On the football field, the Immokalee High School football team had an unforgettable run to the Class 5A state championship game.
Off the field, coach Jerrod Ackley had an unforgettable run of problems with parents and others, prompting him to resign.
Ackley, who guided the Immokalee Indians to an 11-4 record and state runner-up status, turned in his resignation from coaching Monday morning. The school immediately advertised the open position on the Florida High School Athletic Association website.
Ackley remains, for the moment, employed at Immokalee High as a special education teacher.
“There were some members of the community who hadn’t accepted me and wouldn’t accept me,” said Ackley, who did not want to name anyone. “Their kids were still in the football program. Rather than subject myself to another season of turmoil, I just thought it would be best to move on.
“It was an ongoing thing from the beginning of the year to the end of the year.”
Even as the Indians consoled one another in the aftermath of the 21-20 Class 5A state title game loss to Tallahassee Godby on Dec. 14 at the Citrus Bowl in Orlando, Ackley said he knew he had coached the Indians for the last time.
Mistakes in that game, Ackley said, were a microcosm of a regular season full of distractions.
On Sept. 7, for example, a few Immokalee fans berated the Indians coaches from the stands from the Naples High visiting bleachers. A shouting match resulted in several players and an assistant coach running into the stands to confront those unruly fans.
“I had known that,” Ackley said of his impending resignation.
“It was a season to learn from all the way around. For everyone. It was a season I’ll never forget, but I knew by the end of it that it was time to go. It was too much turmoil. Too much adversity.”
Ackley had a 5-6 record in 2010, an 11-2 finish in 2011 and 11-4 last season for a 27-12 record at the school.
“We’re going to do a thorough, thorough search,” Immokalee athletic director Tony Allen said of finding Ackley’s successor.
“We feel the kids deserve it. We’re going to take as much time as we need to, to find the right person.
“People are doing this type of thing at every level. You had a coach playing in the national championship game who interviewed for another job. So it’s not really a surprise. We just want to do the best for our kids.”
Immokalee principal Mary Murray said the school received five applications within the first hour of posting the opening.
“We’re expecting a number of applicants,” Murray said. “We graduate a number of kids, but we have a lot of talent coming up. We are hoping to have a head coach in place by March 1. We’ve got a good program going. We want the new coach to take over where coach Ackley has left off.”
Murray said she did not discuss at length with Ackley his issues with the people in the community who did not support him. She said she was confident things would work well in favor of the next coach.
“We would spend a lot of time introducing him to the community, to the coaches and players,” Murray said of Ackley’s successor. “We want the transition to be a smooth one. We’re a very close-knit community. We want to make sure that people are on board with the new coach.”

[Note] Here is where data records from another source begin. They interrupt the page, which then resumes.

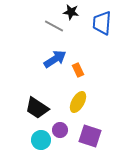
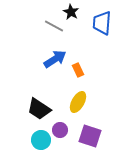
black star: rotated 21 degrees clockwise
black trapezoid: moved 2 px right, 1 px down
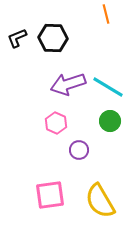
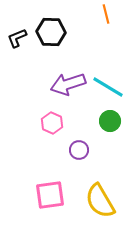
black hexagon: moved 2 px left, 6 px up
pink hexagon: moved 4 px left
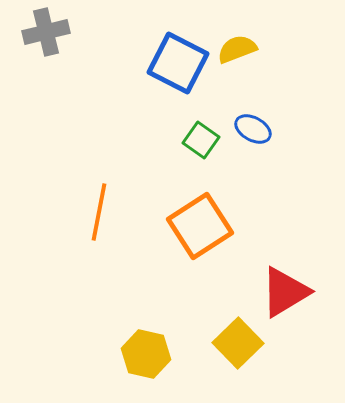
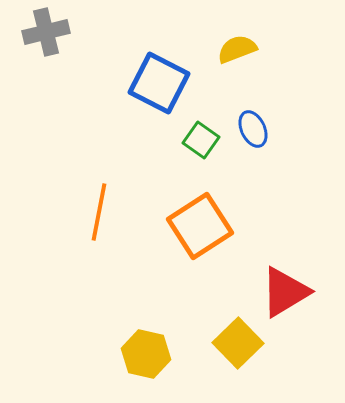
blue square: moved 19 px left, 20 px down
blue ellipse: rotated 36 degrees clockwise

Ackley said his well wishes for Immokalee’s returning players factored into turning in his resignation now, giving the school three full months to find a new coach before spring practices begin. He said he would look to relocate closer to his native Idaho, targeting Texas as a potential destination.
“I really care about the kids,” Ackley said. “I want to see that they’re put in the best situation they can be in.”

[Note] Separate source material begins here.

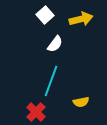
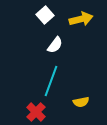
white semicircle: moved 1 px down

Ackley, 40, has two sons, ages 4 and 1.
“One of them is about ready to start school,” Ackley said. “I want to create some stability for them.”

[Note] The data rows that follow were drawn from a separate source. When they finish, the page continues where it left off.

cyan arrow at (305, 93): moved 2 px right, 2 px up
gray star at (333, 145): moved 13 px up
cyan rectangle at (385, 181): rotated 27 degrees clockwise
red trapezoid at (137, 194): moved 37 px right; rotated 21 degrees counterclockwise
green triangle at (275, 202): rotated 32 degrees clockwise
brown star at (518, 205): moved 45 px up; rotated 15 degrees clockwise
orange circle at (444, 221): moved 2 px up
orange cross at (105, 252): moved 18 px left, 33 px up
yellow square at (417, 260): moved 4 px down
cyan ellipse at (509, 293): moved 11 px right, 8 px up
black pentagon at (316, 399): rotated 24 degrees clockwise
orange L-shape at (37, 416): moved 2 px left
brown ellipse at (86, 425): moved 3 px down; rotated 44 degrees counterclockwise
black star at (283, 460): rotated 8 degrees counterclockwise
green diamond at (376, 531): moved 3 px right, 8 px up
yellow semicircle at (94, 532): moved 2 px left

John Weber, who coached at Immokalee for 10 seasons in 1998-2007, said the school should hire a new coach who has thrived in similar surroundings to Immokalee, a low-income, close-knit, farming community.
“They need a guy who’s going to have some discipline, who’s not afraid to say something,” Weber said. “And they need a guy who’s going to get out there in the community and is going to be visible. There are great kids out there. You have to be honest out there, but you’ve got to be tough.
“They’re always going to have enough talent out there to be a winner.”
Weber, 68, said he doubted he would apply.
“I don’t think so,” he said. “It’s not likely. I’ll think about it. Sometimes you let things play the way they are. It’s not a good time for me to think about doing something like that.”